Encountering Evidence in the Archives (In Many Ways and of Many Things)
Who would have thought that obscure rainfall records from the 1960s would have a bearing on a landmark case before the International Court of Justice? Eric Chin explains the value of archival records in preserving and presenting evidence.
Horsburgh Lighthouse on Pedra Branca island is clearly listed as a Singapore Rainfall Station on page 4 of the report, Meteorological Services Malaysia and Singapore: Summary of Observations for Malaya, Singapore, Sabah and Sarawak 1966. Courtesy of National Archives of Singapore.
– Anne Gilliland, Archival Science, September 20101
Archivists and those who use the archives for research work may be familiar with the well-known adage that archives are “about acquiring, describing and preserving documents as evidence”.2
This was most powerfully demonstrated in the resolution of the Pedra Branca dispute in 2008 by the International Court of Justice (ICJ). Prof S. Jayakumar and Prof Tommy Koh were unanimous in their view that the legal team “would not have the materials with which to write the written or oral pleadings”3 without the help of the National Archives of Singapore (NAS). At the end of the court proceedings, the judgment of 23 May 2008 on Pedra Branca (ICJ Judgment)4 was granted in Singapore’s favour. The NAS would go on to receive the President’s Certificate of Commendation in November that year for its “outstanding team work and contributions towards the successful resolution of the Pedra Branca dispute”.

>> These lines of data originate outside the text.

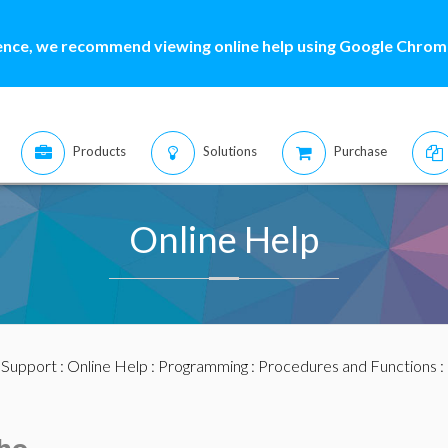
ence, we recommend viewing online help using Google Chrome
Products
Solutions
Purchase
Online Help
:
Support
:
Online Help
:
Programming
:
Procedures and Functions
:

The same honour was bestowed on the NAS some 10 years later on 28 October 2018 for “outstanding teamwork and contributions in defending Singapore’s sovereignty and national interests”, as part of an Inter-Agency Pedra Branca Team, when Malaysia filed an application at the ICJ on 2 February 2017 to review the judgment made in 2008.5
Evidence in the Everyday
– Arlette Farge, 19896
How was the day won? The ICJ Judgment stated the basic legal principle on the burden of proof – “a party which advances a point of fact in support of its claim must establish that fact”.7 The key facts cited in the judgment were established through evidence found in diverse archival records, such as correspondences, official memos, reports and maps. These were compiled from the archival holdings of the NAS and other Singapore public agencies as well as from overseas archives.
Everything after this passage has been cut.